> **Problem to solve**
Take the records below from their first line to the line with "114 951 934", and restate those lines word for word.
------------------------------------
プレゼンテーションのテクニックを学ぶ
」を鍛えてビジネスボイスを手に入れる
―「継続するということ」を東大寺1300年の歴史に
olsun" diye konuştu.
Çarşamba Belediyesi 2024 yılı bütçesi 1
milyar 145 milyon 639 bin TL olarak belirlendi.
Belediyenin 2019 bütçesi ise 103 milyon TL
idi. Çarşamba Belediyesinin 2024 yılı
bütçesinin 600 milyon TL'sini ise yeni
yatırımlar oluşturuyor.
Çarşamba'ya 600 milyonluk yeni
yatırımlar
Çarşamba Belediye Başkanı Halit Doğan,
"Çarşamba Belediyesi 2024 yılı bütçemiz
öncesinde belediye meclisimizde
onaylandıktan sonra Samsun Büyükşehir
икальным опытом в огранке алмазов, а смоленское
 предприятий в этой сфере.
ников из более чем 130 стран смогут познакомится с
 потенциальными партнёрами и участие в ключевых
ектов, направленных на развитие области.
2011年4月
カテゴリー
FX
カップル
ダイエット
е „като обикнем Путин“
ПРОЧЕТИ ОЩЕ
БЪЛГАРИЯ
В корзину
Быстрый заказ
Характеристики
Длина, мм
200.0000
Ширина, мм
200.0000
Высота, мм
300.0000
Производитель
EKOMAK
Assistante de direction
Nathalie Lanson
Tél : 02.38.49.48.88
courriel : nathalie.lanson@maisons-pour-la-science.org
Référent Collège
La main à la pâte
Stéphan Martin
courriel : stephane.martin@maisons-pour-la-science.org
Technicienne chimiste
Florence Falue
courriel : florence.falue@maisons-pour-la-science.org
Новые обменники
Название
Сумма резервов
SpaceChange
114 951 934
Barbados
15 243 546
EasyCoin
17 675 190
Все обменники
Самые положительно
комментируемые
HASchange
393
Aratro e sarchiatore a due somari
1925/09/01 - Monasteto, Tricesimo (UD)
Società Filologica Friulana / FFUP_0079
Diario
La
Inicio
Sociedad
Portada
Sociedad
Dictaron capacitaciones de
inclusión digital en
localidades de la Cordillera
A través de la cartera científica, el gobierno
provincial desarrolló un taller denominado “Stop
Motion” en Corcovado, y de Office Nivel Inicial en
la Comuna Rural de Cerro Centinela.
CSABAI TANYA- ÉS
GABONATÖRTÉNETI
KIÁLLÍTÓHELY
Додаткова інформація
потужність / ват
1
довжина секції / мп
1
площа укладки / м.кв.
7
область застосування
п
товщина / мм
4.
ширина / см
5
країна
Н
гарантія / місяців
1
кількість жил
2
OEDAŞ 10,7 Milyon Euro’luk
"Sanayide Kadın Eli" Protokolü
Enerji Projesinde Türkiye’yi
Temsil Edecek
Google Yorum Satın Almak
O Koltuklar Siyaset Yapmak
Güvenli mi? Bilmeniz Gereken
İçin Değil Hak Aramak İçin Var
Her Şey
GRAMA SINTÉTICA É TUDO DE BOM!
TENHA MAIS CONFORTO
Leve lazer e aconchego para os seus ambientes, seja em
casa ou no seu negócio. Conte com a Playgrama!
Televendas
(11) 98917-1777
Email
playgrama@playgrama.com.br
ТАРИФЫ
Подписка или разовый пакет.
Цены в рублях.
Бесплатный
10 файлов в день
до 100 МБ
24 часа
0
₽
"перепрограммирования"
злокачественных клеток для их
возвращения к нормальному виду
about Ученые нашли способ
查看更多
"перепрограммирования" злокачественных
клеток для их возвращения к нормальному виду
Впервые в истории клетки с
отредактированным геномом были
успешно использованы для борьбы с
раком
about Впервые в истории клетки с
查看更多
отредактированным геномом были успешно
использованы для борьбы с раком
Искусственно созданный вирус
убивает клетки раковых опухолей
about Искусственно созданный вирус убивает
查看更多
------------------------------------
> **Answer for this exercise**
プレゼンテーションのテクニックを学ぶ
」を鍛えてビジネスボイスを手に入れる
―「継続するということ」を東大寺1300年の歴史に
olsun" diye konuştu.
Çarşamba Belediyesi 2024 yılı bütçesi 1
milyar 145 milyon 639 bin TL olarak belirlendi.
Belediyenin 2019 bütçesi ise 103 milyon TL
idi. Çarşamba Belediyesinin 2024 yılı
bütçesinin 600 milyon TL'sini ise yeni
yatırımlar oluşturuyor.
Çarşamba'ya 600 milyonluk yeni
yatırımlar
Çarşamba Belediye Başkanı Halit Doğan,
"Çarşamba Belediyesi 2024 yılı bütçemiz
öncesinde belediye meclisimizde
onaylandıktan sonra Samsun Büyükşehir
икальным опытом в огранке алмазов, а смоленское
 предприятий в этой сфере.
ников из более чем 130 стран смогут познакомится с
 потенциальными партнёрами и участие в ключевых
ектов, направленных на развитие области.
2011年4月
カテゴリー
FX
カップル
ダイエット
е „като обикнем Путин“
ПРОЧЕТИ ОЩЕ
БЪЛГАРИЯ
В корзину
Быстрый заказ
Характеристики
Длина, мм
200.0000
Ширина, мм
200.0000
Высота, мм
300.0000
Производитель
EKOMAK
Assistante de direction
Nathalie Lanson
Tél : 02.38.49.48.88
courriel : nathalie.lanson@maisons-pour-la-science.org
Référent Collège
La main à la pâte
Stéphan Martin
courriel : stephane.martin@maisons-pour-la-science.org
Technicienne chimiste
Florence Falue
courriel : florence.falue@maisons-pour-la-science.org
Новые обменники
Название
Сумма резервов
SpaceChange
114 951 934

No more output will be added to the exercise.